Exercise aim
Reproduce exactly, from the line containing "Special Education", every line down to the end of the data below.

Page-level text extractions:
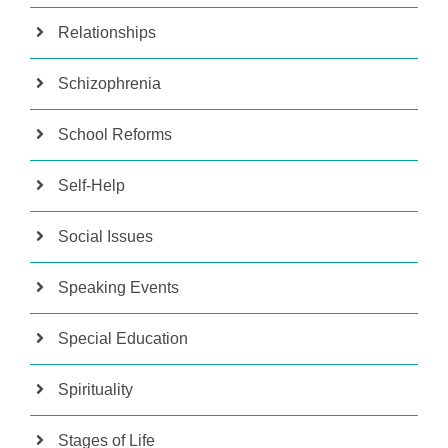
Relationships
Schizophrenia
School Reforms
Self-Help
Social Issues
Speaking Events
Special Education
Spirituality
Stages of Life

Task response
Special Education
Spirituality
Stages of Life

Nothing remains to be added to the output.